Para que formamos líderes? Acabo de preencher um formulário de
recomendação para uma organização evangélica que respeito muito. Para
minha surpresa, havia duas perguntas ao final acerca do suposto futuro
potencial do candidato para “impactar a igreja global e a sua missão”.
Desconcertado, hesitei em como responder. Não foi o exercício de “bola
de cristal” que mais me incomodou. Foram as possíveis premissas por trás
das perguntas que me fizeram duvidar dessa abordagem. Registro minhas
dúvidas e preocupações em algumas breves considerações abaixo. Pense
comigo.
Como meço impacto no reino de Deus?
Talvez
alguém imagine mencionar as pessoas convertidas, o número de
discípulos, a quantidade de leitores de um livro, a multidão alcançada
pela mensagem pregada na igreja ou através da web, etc.

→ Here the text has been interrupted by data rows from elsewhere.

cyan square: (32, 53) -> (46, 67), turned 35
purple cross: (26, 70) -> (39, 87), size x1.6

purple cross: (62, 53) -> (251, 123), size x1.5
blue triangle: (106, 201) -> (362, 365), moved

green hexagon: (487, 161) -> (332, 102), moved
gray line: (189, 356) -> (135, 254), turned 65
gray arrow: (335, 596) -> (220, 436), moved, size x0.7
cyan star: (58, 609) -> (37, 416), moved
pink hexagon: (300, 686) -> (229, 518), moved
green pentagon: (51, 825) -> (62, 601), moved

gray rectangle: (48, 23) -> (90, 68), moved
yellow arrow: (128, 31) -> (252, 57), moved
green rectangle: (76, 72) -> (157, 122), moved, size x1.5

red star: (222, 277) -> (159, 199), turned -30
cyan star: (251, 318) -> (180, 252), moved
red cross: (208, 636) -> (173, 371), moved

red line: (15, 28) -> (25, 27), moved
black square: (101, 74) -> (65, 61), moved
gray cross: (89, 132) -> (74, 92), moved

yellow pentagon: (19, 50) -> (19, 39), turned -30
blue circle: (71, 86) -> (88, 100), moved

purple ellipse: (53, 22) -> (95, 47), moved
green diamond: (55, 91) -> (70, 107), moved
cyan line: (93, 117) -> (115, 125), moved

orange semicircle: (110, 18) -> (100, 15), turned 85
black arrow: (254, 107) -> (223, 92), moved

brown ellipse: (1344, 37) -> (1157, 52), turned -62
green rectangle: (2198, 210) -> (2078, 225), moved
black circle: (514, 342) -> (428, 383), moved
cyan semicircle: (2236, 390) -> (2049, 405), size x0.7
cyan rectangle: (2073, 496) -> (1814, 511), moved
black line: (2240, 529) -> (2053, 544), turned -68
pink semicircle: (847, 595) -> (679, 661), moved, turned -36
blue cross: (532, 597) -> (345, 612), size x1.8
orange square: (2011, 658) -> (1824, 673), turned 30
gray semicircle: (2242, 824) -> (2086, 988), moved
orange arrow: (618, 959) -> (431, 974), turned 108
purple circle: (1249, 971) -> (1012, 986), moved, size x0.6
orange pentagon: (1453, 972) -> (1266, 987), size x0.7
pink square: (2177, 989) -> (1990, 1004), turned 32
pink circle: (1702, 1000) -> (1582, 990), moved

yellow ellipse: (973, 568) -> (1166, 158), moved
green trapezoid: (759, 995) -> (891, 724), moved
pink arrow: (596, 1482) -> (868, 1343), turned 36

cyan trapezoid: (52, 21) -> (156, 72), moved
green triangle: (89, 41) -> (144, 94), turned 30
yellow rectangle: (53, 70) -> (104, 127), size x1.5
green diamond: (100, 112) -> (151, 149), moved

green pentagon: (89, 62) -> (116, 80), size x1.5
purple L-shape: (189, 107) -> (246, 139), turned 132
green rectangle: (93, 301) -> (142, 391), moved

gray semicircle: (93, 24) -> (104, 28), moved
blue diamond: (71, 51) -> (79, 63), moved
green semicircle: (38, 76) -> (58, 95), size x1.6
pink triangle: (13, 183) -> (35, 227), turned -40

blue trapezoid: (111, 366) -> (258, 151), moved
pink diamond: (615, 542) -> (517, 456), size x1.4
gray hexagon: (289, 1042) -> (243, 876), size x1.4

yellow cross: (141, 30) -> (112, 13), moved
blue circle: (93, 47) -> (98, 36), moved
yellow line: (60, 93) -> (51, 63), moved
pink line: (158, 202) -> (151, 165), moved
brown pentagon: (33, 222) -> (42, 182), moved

Ainda assim,
seria mesmo possível dizer que os números medem o impacto no Reino?
Às
vezes vemos alguém realizando um ministério como se deve, inclusive
podendo ser o melhor possível num determinado contexto. Mesmo assim
talvez não consiga ver aparentes bons resultados vindos de seu esforço.
Por outro lado, e isso é uma tragédia, é possível fazer algo de uma
maneira errada, inclusive biblicamente falando, e ainda assim ver
grandes números ou “resultados” desse tipo de trabalho.
Portanto,
o meu ponto é: os números (ou os resultados) não nos contam toda a
história. Temos de ser capazes de ler os números, interpretá-los, para
que não sejamos levados por uma ideologia dentro da ênfase sobre os
números. De certa forma, somos chamados a sermos fiéis, e não a sermos
"bem sucedidos", sem nem bem saber o que essa última expressão
significa.
Se não posso “medir” o impacto do trabalho de alguém
no reino, mais difícil ainda seria prever o potencial e o impacto futuro
da obra de alguém. De todo modo, preocupar-me com esse futuro traz suas
próprias armadilhas. Isso porque eu não invisto minha vida em alguém
para que ele ou ela venham a ser “grandes”, reconhecidos, mas para que
sejam fiéis e instrumentos preciosos nas mãos de Deus. Só isso. Tudo
isso.
É possível que estejamos estimulando motivações equivocadas?
Imagine
que estabeleçamos um programa de formação com o objetivo de preparar
“líderes de destaque” em qualquer contexto, seja nacional ou global. Que
tipo de mensagem eu passo aos jovens que estão se preparando para
servir melhor no Reino?
Meu ponto é que expressões como “líderes
de impacto”, “vozes significantes” e “pessoas de destaque” não são
expressões neutras em si. Elas são carregadas de conceitos e ideologias
que lhes são associadas no mundo em que vivemos. Além disso, essa
ideologia mundana não está só fora da igreja. Lamentavelmente, ela
também está bastante imiscuída nos corredores das estruturas
eclesiásticas onde nos congregamos e através das quais buscamos servir.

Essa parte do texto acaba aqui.